31.3.26

K844

# In un post precedente ho collegato gli atteggiamenti fascisti degli odierni magnati della tecnologia con la corrente ideologica detta "modernismo reazionario"  presente nella Repubblica di Weimar durante il primo dopoguerra. L'ho presa alla larga, come al solito, per una sorta di ridicolo snobismo intellettuale di cui devo scusarmi prima di tutto con me stesso.
Gli Stati Uniti possono fornire esempi di questa tendenza molto più calzanti, a cominciare da Henry Ford (1863-1947). Considerato il maggior ispiratore della seconda Rivoluzione Industriale, al punto che 'fordismo', il processo produttivo basato su di una catena di montaggio ininterrotta e sulla divisione del lavoro, divenne sinonimo di produzione su larga scala, Ford era altresì noto per il suo feroce antisemitismo. 
Ad esempio attribuì lo scoppio della prima guerra mondiale ai 'banchieri ebrei tedeschi'; quando si candidò ad un posto al Senato, nel 1916, e venne sconfitto, ne diede la colpa, guarda caso, agli 'ebrei'. Nel 1920 comprò un giornale locale, il "Dearborn Indipendent", solo per farvi uscire una serie di articoli destinati a smascherare "L'ebreo internazionale: il problema del mondo"; essi vennero poi raccolti in un'edizione in quattro volumi, imposti ai concessionari della Ford come un prodotto aziendale. Sembra incredibile, ma giuro che non mi sto inventando nulla: sono fatti storici.

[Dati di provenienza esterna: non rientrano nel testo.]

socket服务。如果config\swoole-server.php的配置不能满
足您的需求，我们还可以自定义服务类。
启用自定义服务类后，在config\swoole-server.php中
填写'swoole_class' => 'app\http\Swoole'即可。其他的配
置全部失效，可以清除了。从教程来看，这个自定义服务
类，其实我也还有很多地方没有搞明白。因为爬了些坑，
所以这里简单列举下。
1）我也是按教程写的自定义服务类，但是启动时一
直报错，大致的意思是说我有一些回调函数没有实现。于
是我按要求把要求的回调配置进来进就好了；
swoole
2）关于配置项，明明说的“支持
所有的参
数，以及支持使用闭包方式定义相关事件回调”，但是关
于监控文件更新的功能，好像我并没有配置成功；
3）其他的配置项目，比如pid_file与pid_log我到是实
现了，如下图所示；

I suoi sproloqui non passarono inosservati da questa parte dell'oceano; in un’intervista del 1923, Adolf Hitler affermò: "Guardiamo a Heinrich Ford come al capo del crescente movimento fascista in America." La relazione d'amorosi sensi fra i due durò a lungo: nel 1938, a luglio, per il suo settantacinquesimo compleanno, Ford accettò la Croce di Servizio dell’Ordine dell’Aquila Tedesca conferitagli dal governo nazista. 
Allo scoppio della Seconda Guerra Mondiale sostenne il movimento isolazionista dell'America First Committee, che vantava tra i suoi membri Charles Lindbergh, il trasvolatore atlantico. Nondimeno, quando dopo Pearl Harbor gli Stati Uniti entrarono in guerra, da buon capitalista convertì la sua azienda alla produzione bellica; tra l'altro, fornì all'aviazione il bombardiere B-24, prodotto nell’enorme stabilimento di Willow Run, nel Michigan, con cui le forze alleate rasero al suolo le sue beneamate città tedesche, seppellendo nel diluvio di fuoco delle bombe incendiarie il presunto Reich millenario. 
Dopo aver subito due ictus, nel 1945 Henry Ford si dimise dagli incarichi societari. Morì due anni dopo, senza mai essersi pentito delle sue sbandierate opinioni, che definire ripugnanti è ancora poco; questo ci viene attestato dal demagogo antisemita Gerald L. K. Smith che negli anni sessanta ripubblicò "The International Jew", sostenendo che "Ford sugli ebrei non ha mai cambiato idea".